Je vous l’ai déjà dit et
répété, pas besoin de produits d’une rareté-totale quasi indécente, ni de 8
serveurs par table et encore moins d’or au plafond et de cachemire au sol pour
parler de gastronomie, « on n’est pas là pour manger les
rideaux », on ne veut pas manger le dernier turbot de 5 kg et on n’aime
pas manger avec le service sur nos genoux, nous ce qu’on veut c’est passer un
moment de gastronomie véritable, et si on pouvait se détendre complétement
pendant ce temps, on serait pas loin du paradis.
Pour ce faire le paradis
du « sérial bâfreur détendu du gosier et pas pincé du cul », à
Barcelone, se trouve très certainement dans la taverne secrète et planquée au
milieu de la Barceloneta : La Cova Fumada.
C’est typiquement le
genre d’adresse authentique qu’il FAUT faire pour comprendre la gastronomie et
l’art de (mieux) vivre local. Ce sont les adresses que pas mal de guides ne
connaissent pas, ou qu’ils oublient, alors pour la dénicher rien de mieux que
les blogueurs sérieux et patentés (par l’appât du gain surtout), alors rendons tout
de suite à César (ou à Vincent Pousson en l’occurrence, récompensé par la RVF
en janv. 2015 et déjà encensé ICI, chez moi, en déc. 2012 soit dit en passant)
ce qui lui appartient.
C’est grâce à lui que j’ai découvert que cette adresse était exactement celle que je cherchais ; c’est aussi grâce à Serge Thorn et son article dans son blog Hedofoodia (dont nous parlerons un jour sur ce blog) que la décision de changer la totalité du programme de nos soirées barcelonaises a été prise.
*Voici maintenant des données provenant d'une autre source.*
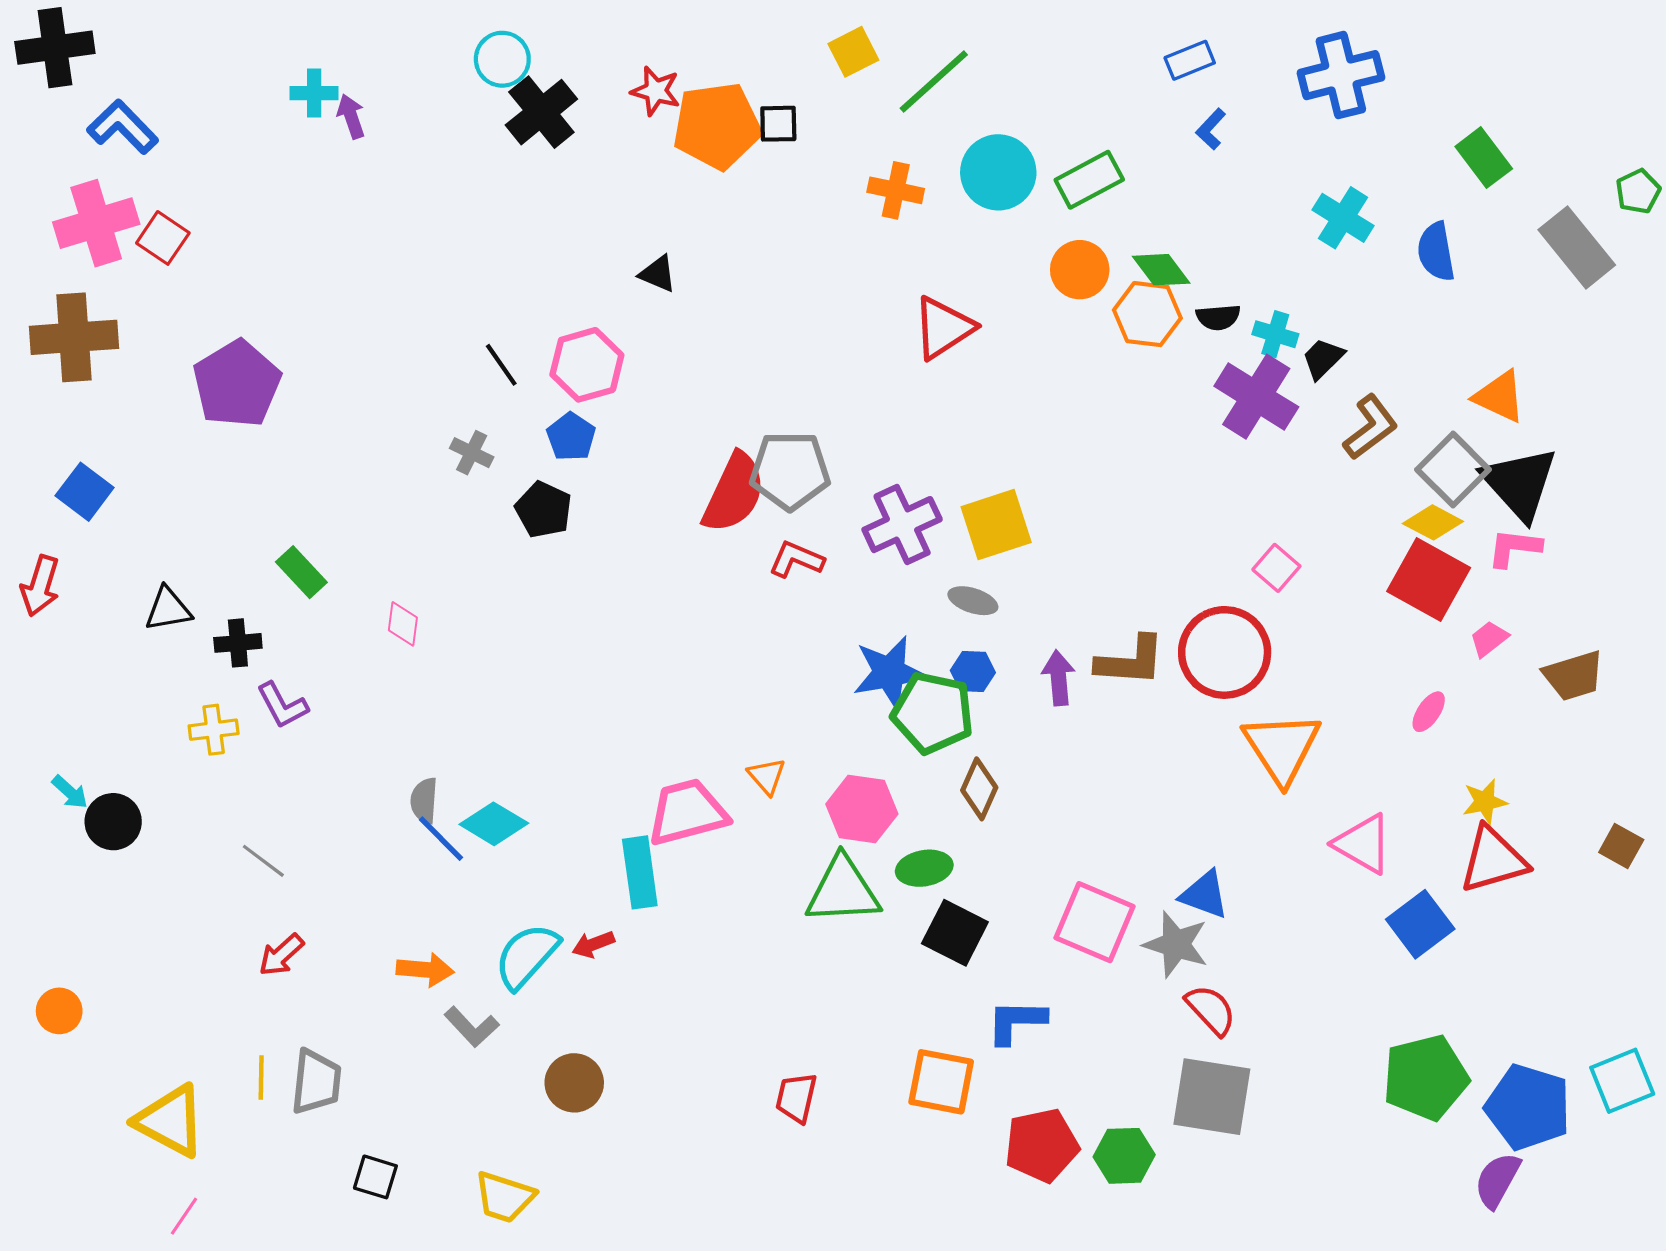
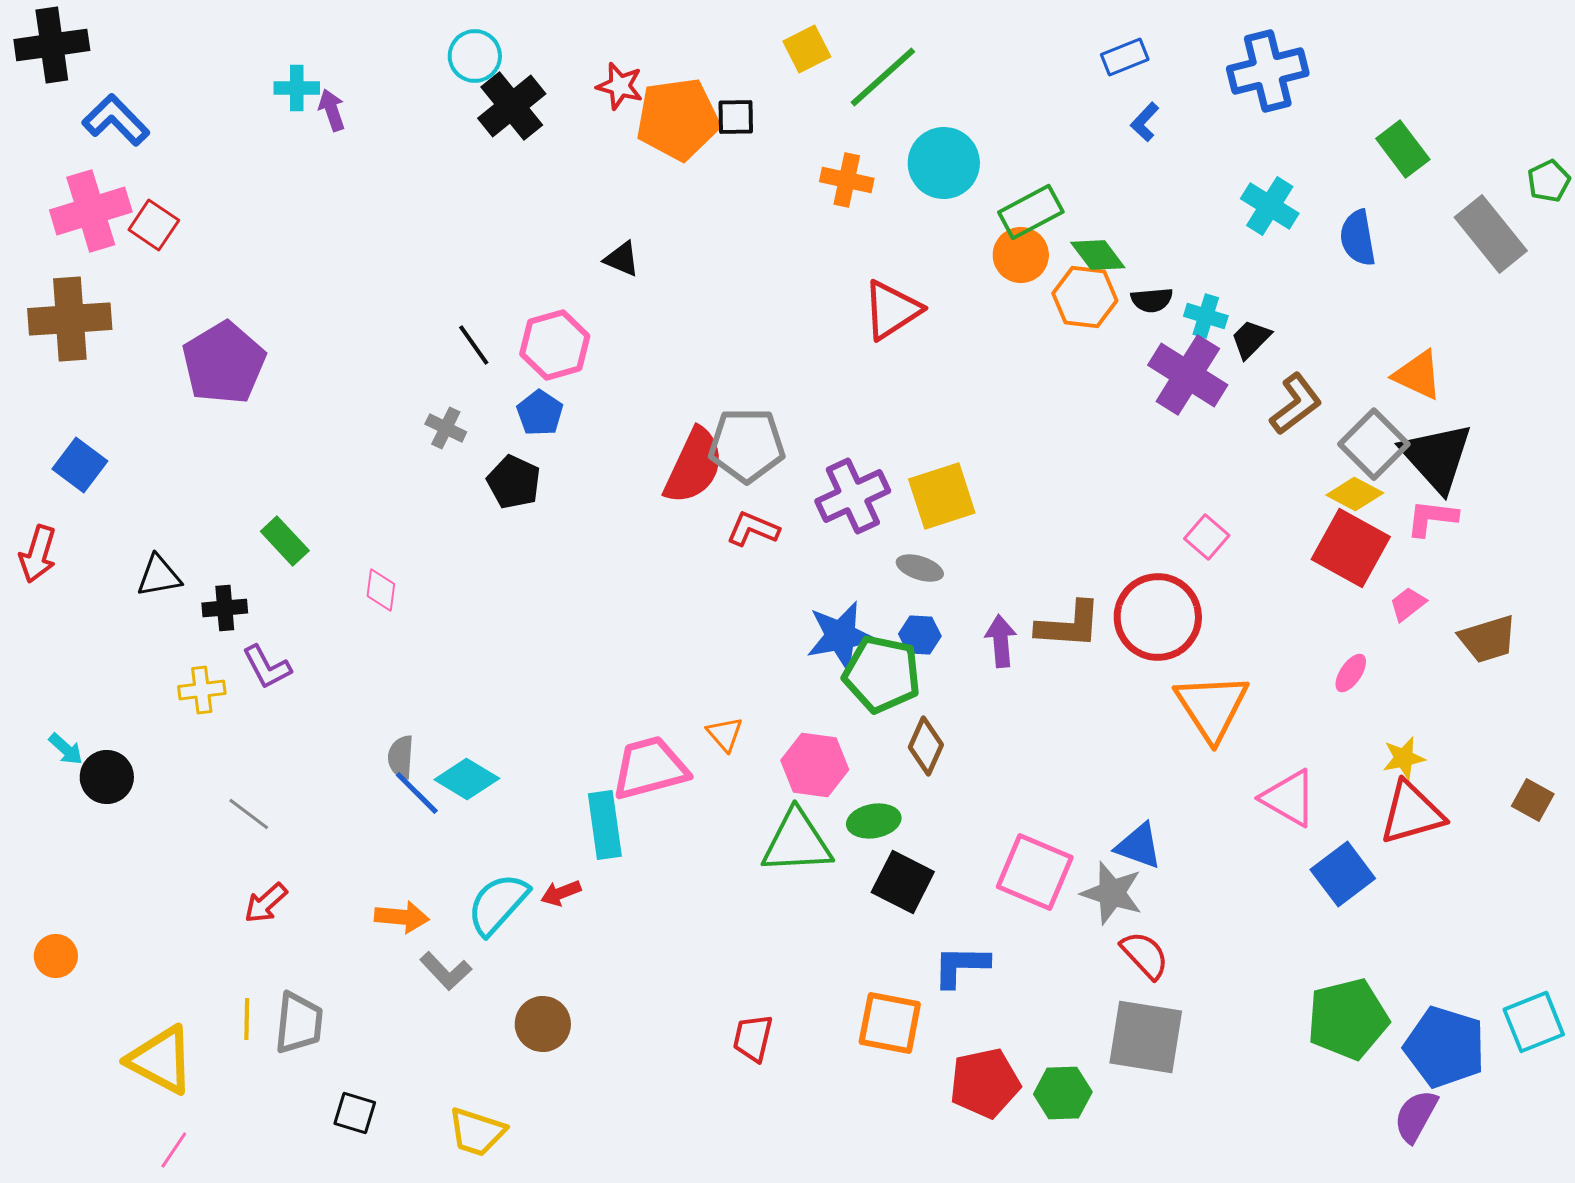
green rectangle: (1089, 180) -> (1031, 212), moved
C’est grâce à lui que j’ai découvert que cette adresse était exactement celle que je cherchais ; c’est aussi grâce à Serge Thorn et son article dans son blog Hedofoodia (dont nous parlerons un jour sur ce blog) que la décision de changer la totalité du programme de nos soirées barcelonaises a été prise.
Mais trêve de
circonvolutions, il ne vous reste plus qu’à trouver la porte d’entrée, bon
courage car elle est quasi aveugle, sans aucune enseigne autre que celle que
vous découvrirez…en sortant, après une petite heure de bonheur.
On pense arriver devant une grande salle à manger familiale et c’est ce qu’elle
est quelque part. Suivant le meilleur conseil du César local sus-cité (ce n’est
pas sale) donné entre les lignes : il faut s’y faire sa place. Alors,
comme si on était déjà venu là toutes ces dernières semaines, vous tombez la
veste à l’entrée, la gardez sous le bras, vous entrez comme si de rien n’était
et posez votre coude le plus solide sur le bar collant. Là, sans hésiter, vous
commandez à boire rapidement et l’une ou l’autres spécialités posées sur la
vitrine. Pour faire comme tout le monde, ne manquez pas la Bomba qui semble
avoir été inventée ici au siècle dernier : c’est une boule de purée de
patate, plus ou moins ragaillardie de porc semi-invisible au cœur, boule pannée
puis frite à l’huile et servie avec une louchette d’aioli pas discret pour deux
sous. Dire que c’est bon est un peu triste, c’est délicieux de simplicité, ça
donne une soif pas possible, tant et si bien que la bière s’évapore toute
seule. Pendant ce temps, négociez en mauvais anglais le nombre de couvert
nécessaire, au-dessus de 2 bon courage, car aucune réservation n’est prise
ici.
Là on vous installe sur
un morceau de table, que vous partagez avec la population locale qui vous
regarde du coin de l’œil et avec laquelle on échange le sourire de connivence.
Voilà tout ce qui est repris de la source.